[EXERCISE DATA]:
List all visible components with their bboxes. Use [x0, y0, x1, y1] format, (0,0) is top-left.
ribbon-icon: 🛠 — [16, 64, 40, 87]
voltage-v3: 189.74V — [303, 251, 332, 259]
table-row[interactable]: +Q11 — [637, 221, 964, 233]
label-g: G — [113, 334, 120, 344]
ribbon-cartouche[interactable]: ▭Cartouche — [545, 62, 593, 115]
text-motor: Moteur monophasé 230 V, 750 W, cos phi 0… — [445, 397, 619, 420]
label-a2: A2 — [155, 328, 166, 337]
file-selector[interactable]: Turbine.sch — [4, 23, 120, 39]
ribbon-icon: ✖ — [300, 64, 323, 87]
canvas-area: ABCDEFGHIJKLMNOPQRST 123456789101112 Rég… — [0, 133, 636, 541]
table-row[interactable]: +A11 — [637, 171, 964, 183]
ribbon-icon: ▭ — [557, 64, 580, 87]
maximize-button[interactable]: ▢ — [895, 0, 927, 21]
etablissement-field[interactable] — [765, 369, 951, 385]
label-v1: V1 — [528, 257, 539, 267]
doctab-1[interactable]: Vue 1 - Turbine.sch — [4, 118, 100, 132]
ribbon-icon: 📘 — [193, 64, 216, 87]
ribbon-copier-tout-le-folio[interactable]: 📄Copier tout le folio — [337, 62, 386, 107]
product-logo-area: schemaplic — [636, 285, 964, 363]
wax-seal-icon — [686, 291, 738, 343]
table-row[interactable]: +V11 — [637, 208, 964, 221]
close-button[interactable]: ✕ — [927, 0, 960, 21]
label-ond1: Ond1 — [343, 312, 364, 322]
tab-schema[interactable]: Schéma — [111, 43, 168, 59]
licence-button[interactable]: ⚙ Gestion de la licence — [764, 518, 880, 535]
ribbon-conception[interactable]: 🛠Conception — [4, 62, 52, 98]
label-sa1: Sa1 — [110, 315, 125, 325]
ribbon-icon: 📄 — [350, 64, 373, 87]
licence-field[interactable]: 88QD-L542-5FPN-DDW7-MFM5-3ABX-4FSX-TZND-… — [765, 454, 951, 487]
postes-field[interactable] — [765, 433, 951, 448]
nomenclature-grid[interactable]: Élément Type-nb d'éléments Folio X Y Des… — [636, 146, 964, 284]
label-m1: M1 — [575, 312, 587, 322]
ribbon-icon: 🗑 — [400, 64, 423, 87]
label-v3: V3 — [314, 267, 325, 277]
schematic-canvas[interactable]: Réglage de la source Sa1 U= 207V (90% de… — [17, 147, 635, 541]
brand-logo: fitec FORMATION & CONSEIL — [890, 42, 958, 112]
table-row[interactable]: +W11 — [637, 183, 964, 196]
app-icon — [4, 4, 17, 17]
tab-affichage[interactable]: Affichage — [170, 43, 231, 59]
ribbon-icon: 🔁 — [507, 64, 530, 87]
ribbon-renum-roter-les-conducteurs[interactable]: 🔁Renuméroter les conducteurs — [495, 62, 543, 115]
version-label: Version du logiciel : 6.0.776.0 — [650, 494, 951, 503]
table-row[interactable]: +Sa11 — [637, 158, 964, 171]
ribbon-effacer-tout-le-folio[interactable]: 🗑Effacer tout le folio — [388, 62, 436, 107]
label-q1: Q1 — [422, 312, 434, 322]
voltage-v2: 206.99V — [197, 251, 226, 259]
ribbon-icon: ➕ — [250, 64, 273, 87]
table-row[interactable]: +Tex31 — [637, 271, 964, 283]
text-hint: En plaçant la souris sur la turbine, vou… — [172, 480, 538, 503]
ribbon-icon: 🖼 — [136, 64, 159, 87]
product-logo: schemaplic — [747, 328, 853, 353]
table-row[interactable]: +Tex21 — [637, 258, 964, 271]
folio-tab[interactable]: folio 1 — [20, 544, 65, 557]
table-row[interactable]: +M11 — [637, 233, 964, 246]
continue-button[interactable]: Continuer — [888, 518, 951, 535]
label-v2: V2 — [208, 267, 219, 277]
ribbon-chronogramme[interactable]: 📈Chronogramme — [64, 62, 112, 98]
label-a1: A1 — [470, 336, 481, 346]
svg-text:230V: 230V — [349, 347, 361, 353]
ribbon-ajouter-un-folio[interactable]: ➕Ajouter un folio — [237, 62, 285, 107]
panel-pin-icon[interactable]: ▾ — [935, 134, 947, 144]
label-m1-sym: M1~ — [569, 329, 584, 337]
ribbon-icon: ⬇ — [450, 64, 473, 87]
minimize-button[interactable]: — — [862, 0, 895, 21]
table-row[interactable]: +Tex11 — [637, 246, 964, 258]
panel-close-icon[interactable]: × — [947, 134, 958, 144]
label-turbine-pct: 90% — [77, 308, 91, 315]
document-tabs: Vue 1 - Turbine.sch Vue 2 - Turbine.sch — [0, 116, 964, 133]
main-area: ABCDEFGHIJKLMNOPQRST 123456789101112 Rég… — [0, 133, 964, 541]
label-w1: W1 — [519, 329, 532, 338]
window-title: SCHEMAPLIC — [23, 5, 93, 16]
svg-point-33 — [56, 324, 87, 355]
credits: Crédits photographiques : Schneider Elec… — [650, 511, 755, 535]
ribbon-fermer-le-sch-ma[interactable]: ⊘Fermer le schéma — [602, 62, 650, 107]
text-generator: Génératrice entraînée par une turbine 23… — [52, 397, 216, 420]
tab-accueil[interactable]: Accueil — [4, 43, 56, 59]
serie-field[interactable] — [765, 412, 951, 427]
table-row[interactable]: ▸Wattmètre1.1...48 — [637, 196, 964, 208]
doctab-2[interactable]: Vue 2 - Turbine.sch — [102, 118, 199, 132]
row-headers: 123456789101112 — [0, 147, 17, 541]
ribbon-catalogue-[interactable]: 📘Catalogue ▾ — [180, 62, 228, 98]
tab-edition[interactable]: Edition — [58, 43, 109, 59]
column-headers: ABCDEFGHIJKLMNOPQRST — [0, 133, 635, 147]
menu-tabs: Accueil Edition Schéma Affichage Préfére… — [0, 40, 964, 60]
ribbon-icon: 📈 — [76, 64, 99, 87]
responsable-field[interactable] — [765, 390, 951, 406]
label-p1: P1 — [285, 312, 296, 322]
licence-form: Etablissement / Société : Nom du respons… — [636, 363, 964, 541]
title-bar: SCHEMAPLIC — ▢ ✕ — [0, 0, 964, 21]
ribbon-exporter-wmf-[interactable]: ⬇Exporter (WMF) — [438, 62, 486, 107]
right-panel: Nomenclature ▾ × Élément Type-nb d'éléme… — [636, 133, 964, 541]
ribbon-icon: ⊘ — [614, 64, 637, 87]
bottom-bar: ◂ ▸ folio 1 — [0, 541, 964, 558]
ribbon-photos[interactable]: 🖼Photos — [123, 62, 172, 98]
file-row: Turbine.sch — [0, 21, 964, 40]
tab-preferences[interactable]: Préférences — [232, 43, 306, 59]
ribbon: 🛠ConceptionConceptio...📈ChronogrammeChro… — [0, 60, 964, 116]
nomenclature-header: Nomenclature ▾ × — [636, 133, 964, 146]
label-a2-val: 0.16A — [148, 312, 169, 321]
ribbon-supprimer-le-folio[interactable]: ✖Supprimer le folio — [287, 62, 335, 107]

[EXERCISE AIM]:
Each record must be repeated exactly as it appears above.

[TASK RESPONSE]:
List all visible components with their bboxes. Use [x0, y0, x1, y1] format, (0,0) is top-left.
ribbon-icon: 🛠 — [16, 64, 40, 87]
voltage-v3: 189.74V — [303, 251, 332, 259]
table-row[interactable]: +Q11 — [637, 221, 964, 233]
label-g: G — [113, 334, 120, 344]
ribbon-cartouche[interactable]: ▭Cartouche — [545, 62, 593, 115]
text-motor: Moteur monophasé 230 V, 750 W, cos phi 0… — [445, 397, 619, 420]
label-a2: A2 — [155, 328, 166, 337]
file-selector[interactable]: Turbine.sch — [4, 23, 120, 39]
ribbon-icon: ✖ — [300, 64, 323, 87]
canvas-area: ABCDEFGHIJKLMNOPQRST 123456789101112 Rég… — [0, 133, 636, 541]
table-row[interactable]: +A11 — [637, 171, 964, 183]
ribbon-icon: ▭ — [557, 64, 580, 87]
maximize-button[interactable]: ▢ — [895, 0, 927, 21]
etablissement-field[interactable] — [765, 369, 951, 385]
label-v1: V1 — [528, 257, 539, 267]
doctab-1[interactable]: Vue 1 - Turbine.sch — [4, 118, 100, 132]
ribbon-icon: 📘 — [193, 64, 216, 87]
ribbon-copier-tout-le-folio[interactable]: 📄Copier tout le folio — [337, 62, 386, 107]
product-logo-area: schemaplic — [636, 285, 964, 363]
wax-seal-icon — [686, 291, 738, 343]
table-row[interactable]: +V11 — [637, 208, 964, 221]
close-button[interactable]: ✕ — [927, 0, 960, 21]
label-ond1: Ond1 — [343, 312, 364, 322]
tab-schema[interactable]: Schéma — [111, 43, 168, 59]
licence-button[interactable]: ⚙ Gestion de la licence — [764, 518, 880, 535]
ribbon-conception[interactable]: 🛠Conception — [4, 62, 52, 98]
label-sa1: Sa1 — [110, 315, 125, 325]
ribbon-icon: 📄 — [350, 64, 373, 87]
licence-field[interactable]: 88QD-L542-5FPN-DDW7-MFM5-3ABX-4FSX-TZND-… — [765, 454, 951, 487]
postes-field[interactable] — [765, 433, 951, 448]
nomenclature-grid[interactable]: Élément Type-nb d'éléments Folio X Y Des… — [636, 146, 964, 284]
label-m1: M1 — [575, 312, 587, 322]
ribbon-icon: 🗑 — [400, 64, 423, 87]
label-v3: V3 — [314, 267, 325, 277]
schematic-canvas[interactable]: Réglage de la source Sa1 U= 207V (90% de… — [17, 147, 635, 541]
brand-logo: fitec FORMATION & CONSEIL — [890, 42, 958, 112]
table-row[interactable]: +W11 — [637, 183, 964, 196]
app-icon — [4, 4, 17, 17]
tab-affichage[interactable]: Affichage — [170, 43, 231, 59]
ribbon-icon: 🔁 — [507, 64, 530, 87]
ribbon-renum-roter-les-conducteurs[interactable]: 🔁Renuméroter les conducteurs — [495, 62, 543, 115]
version-label: Version du logiciel : 6.0.776.0 — [650, 494, 951, 503]
table-row[interactable]: +Sa11 — [637, 158, 964, 171]
ribbon-effacer-tout-le-folio[interactable]: 🗑Effacer tout le folio — [388, 62, 436, 107]
label-q1: Q1 — [422, 312, 434, 322]
voltage-v2: 206.99V — [197, 251, 226, 259]
ribbon-icon: ➕ — [250, 64, 273, 87]
table-row[interactable]: +Tex31 — [637, 271, 964, 283]
text-hint: En plaçant la souris sur la turbine, vou… — [172, 480, 538, 503]
ribbon-icon: 🖼 — [136, 64, 159, 87]
product-logo: schemaplic — [747, 328, 853, 353]
table-row[interactable]: +Tex21 — [637, 258, 964, 271]
folio-tab[interactable]: folio 1 — [20, 544, 65, 557]
table-row[interactable]: +M11 — [637, 233, 964, 246]
continue-button[interactable]: Continuer — [888, 518, 951, 535]
label-v2: V2 — [208, 267, 219, 277]
ribbon-chronogramme[interactable]: 📈Chronogramme — [64, 62, 112, 98]
label-a1: A1 — [470, 336, 481, 346]
svg-text:230V: 230V — [349, 347, 361, 353]
ribbon-ajouter-un-folio[interactable]: ➕Ajouter un folio — [237, 62, 285, 107]
panel-pin-icon[interactable]: ▾ — [935, 134, 947, 144]
label-m1-sym: M1~ — [569, 329, 584, 337]
ribbon-icon: ⬇ — [450, 64, 473, 87]
minimize-button[interactable]: — — [862, 0, 895, 21]
table-row[interactable]: +Tex11 — [637, 246, 964, 258]
panel-close-icon[interactable]: × — [947, 134, 958, 144]
label-turbine-pct: 90% — [77, 308, 91, 315]
document-tabs: Vue 1 - Turbine.sch Vue 2 - Turbine.sch — [0, 116, 964, 133]
main-area: ABCDEFGHIJKLMNOPQRST 123456789101112 Rég… — [0, 133, 964, 541]
label-w1: W1 — [519, 329, 532, 338]
window-title: SCHEMAPLIC — [23, 5, 93, 16]
svg-point-33 — [56, 324, 87, 355]
credits: Crédits photographiques : Schneider Elec… — [650, 511, 755, 535]
ribbon-fermer-le-sch-ma[interactable]: ⊘Fermer le schéma — [602, 62, 650, 107]
text-generator: Génératrice entraînée par une turbine 23… — [52, 397, 216, 420]
tab-accueil[interactable]: Accueil — [4, 43, 56, 59]
serie-field[interactable] — [765, 412, 951, 427]
table-row[interactable]: ▸Wattmètre1.1...48 — [637, 196, 964, 208]
doctab-2[interactable]: Vue 2 - Turbine.sch — [102, 118, 199, 132]
row-headers: 123456789101112 — [0, 147, 17, 541]
ribbon-catalogue-[interactable]: 📘Catalogue ▾ — [180, 62, 228, 98]
tab-edition[interactable]: Edition — [58, 43, 109, 59]
column-headers: ABCDEFGHIJKLMNOPQRST — [0, 133, 635, 147]
menu-tabs: Accueil Edition Schéma Affichage Préfére… — [0, 40, 964, 60]
ribbon-icon: 📈 — [76, 64, 99, 87]
responsable-field[interactable] — [765, 390, 951, 406]
label-p1: P1 — [285, 312, 296, 322]
licence-form: Etablissement / Société : Nom du respons… — [636, 363, 964, 541]
title-bar: SCHEMAPLIC — ▢ ✕ — [0, 0, 964, 21]
ribbon-exporter-wmf-[interactable]: ⬇Exporter (WMF) — [438, 62, 486, 107]
right-panel: Nomenclature ▾ × Élément Type-nb d'éléme… — [636, 133, 964, 541]
ribbon-icon: ⊘ — [614, 64, 637, 87]
bottom-bar: ◂ ▸ folio 1 — [0, 541, 964, 558]
ribbon-photos[interactable]: 🖼Photos — [123, 62, 172, 98]
file-row: Turbine.sch — [0, 21, 964, 40]
tab-preferences[interactable]: Préférences — [232, 43, 306, 59]
ribbon: 🛠ConceptionConceptio...📈ChronogrammeChro… — [0, 60, 964, 116]
nomenclature-header: Nomenclature ▾ × — [636, 133, 964, 146]
label-a2-val: 0.16A — [148, 312, 169, 321]
ribbon-supprimer-le-folio[interactable]: ✖Supprimer le folio — [287, 62, 335, 107]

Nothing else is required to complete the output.